4. Guide Students Through the Project Step by Step
4. Guide Students Through the Project Step by Step
With upper elementary kids, we still need to baby step them through a big project like this. This is their learning time for the "on their own" days ahead.
- If your students have planners, have them write out what they'll do each day in class related to the project and what they need to do at home (if anything). This big picture overview is a good goal setting habit for kids.
- Do small things each day. It might be two weeks of researching and then writing one page a day over the course of a week. Then I always add in a catch up day or two to add a bit of wiggle room. It is much less overwhelming for them if you break it down into small steps.
- Make sure you have a firm due date for all researching to be done and check notes on that day. I give kids a researching grade because it motivates them to find more and I know the more information they find, the better the report will be (hopefully). Also, if you don't set a due date, those lolly gaggers will not be ready to write when everyone else does and this just slows done their whole process.
- I have done the projects several ways but have come to the conclusion that I can read and grade them so much better if they are typed. Plus, a lot of the dreaded standardized testing now requires our kids to type, so it serves as good practice. My kids usually write a rough draft on paper at school and take it home to type. May seem counter intuitive but at my school, we don't have permanent laptops available and the computer lab can be tough to reserve that much. Plus, we live in a helicopter parent district, so by writing it in class, at least I know they are doing a lot of the work themselves (we do have a big talk about this and I send emails home too about how they need to do it and not mom or dad, except for editing together, which I encourage).
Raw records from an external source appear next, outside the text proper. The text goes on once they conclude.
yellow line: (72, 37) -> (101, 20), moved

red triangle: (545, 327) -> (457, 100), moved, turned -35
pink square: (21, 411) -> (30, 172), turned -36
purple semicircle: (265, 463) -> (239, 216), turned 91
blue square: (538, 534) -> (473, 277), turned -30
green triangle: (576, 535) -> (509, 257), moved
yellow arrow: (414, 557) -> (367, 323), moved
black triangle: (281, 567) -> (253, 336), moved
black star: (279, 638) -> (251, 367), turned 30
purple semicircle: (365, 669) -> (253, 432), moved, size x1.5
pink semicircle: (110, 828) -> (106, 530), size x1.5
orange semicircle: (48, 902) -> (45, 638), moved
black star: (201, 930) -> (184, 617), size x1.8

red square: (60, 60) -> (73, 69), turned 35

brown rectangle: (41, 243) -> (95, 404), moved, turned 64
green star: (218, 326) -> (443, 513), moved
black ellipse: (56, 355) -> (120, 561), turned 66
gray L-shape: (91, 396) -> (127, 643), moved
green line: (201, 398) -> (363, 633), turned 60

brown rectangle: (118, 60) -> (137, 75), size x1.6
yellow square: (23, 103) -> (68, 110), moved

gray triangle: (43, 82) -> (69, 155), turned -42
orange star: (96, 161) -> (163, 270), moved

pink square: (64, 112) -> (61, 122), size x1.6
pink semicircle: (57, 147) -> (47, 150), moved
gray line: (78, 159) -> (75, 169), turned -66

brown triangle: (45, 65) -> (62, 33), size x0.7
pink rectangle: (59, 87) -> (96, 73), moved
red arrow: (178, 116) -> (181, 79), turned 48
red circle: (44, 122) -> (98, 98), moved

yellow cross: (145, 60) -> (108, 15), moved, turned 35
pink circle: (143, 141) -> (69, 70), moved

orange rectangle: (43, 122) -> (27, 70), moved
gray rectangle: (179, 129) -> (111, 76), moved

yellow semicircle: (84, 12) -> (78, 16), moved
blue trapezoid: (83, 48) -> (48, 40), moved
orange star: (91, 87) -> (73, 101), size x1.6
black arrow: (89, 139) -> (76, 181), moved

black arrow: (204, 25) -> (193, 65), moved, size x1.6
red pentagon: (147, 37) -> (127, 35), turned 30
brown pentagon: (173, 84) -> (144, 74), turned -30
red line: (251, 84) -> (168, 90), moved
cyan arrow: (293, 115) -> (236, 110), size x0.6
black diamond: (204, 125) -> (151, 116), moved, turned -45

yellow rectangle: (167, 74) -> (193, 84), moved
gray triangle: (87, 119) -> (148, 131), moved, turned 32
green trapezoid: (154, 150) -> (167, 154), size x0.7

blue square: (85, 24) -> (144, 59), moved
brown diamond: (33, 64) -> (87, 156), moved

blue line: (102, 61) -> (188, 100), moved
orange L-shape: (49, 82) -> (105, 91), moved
About a week before reports are due, I hand out a presentation note and we go over expectations. I make sure they know exactly what to do, that it needs to be this many minutes long, that they need to memorize it but may have note cards (not with the entire speech but key words), that they need a loud voice, good eye contact, good posture, and so on. I think doing the oral reports is great practice for them and have seen a lot of growth in my kids over the course of a year because I give them so many opportunities to present. Public speaking is a skill they will carry with them, and so I feel it is a vital part of the whole report process.
When reports are presented, I let the kids ask a few questions (we go over what is a good question and role model some not so good ones...they love to laugh at these). After questions, I give them some feedback (positive since it's in front of the class) and then we clap for that person. When all are done, then the reports are handed in and I'm in for a long weekend of grading. Oh well, even though grading is not my favorite, when you consider all of the skills that are packed into these reports, it's worth it.